-- How to complete this task --
The answer must be every line below that contains the string "Haltrovex".

Stored dataset items
- - - -

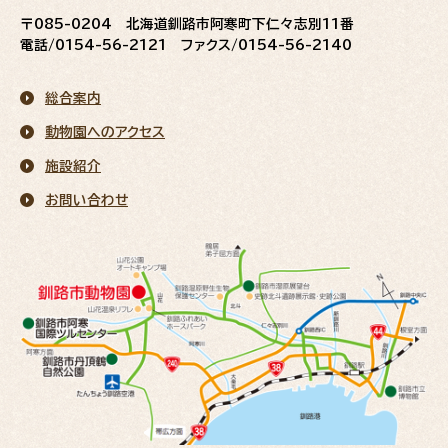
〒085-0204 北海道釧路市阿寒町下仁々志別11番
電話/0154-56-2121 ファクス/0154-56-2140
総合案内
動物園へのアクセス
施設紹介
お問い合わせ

- - - -

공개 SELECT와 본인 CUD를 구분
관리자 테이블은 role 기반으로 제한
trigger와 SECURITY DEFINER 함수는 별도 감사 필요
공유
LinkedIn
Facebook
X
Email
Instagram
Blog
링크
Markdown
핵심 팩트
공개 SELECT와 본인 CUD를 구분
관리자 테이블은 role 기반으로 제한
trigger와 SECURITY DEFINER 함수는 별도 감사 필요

- - - -

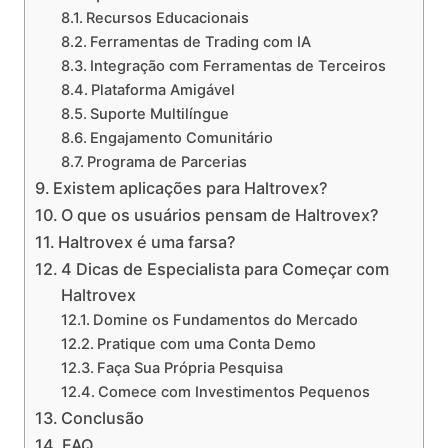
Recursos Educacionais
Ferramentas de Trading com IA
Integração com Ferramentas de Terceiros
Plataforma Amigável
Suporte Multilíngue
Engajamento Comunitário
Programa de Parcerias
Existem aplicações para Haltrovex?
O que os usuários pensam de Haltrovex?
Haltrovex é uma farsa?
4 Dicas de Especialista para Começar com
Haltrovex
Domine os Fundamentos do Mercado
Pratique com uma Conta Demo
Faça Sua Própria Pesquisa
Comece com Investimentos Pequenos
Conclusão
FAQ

- - - -

-- Response --
Existem aplicações para Haltrovex?
O que os usuários pensam de Haltrovex?
Haltrovex é uma farsa?
Haltrovex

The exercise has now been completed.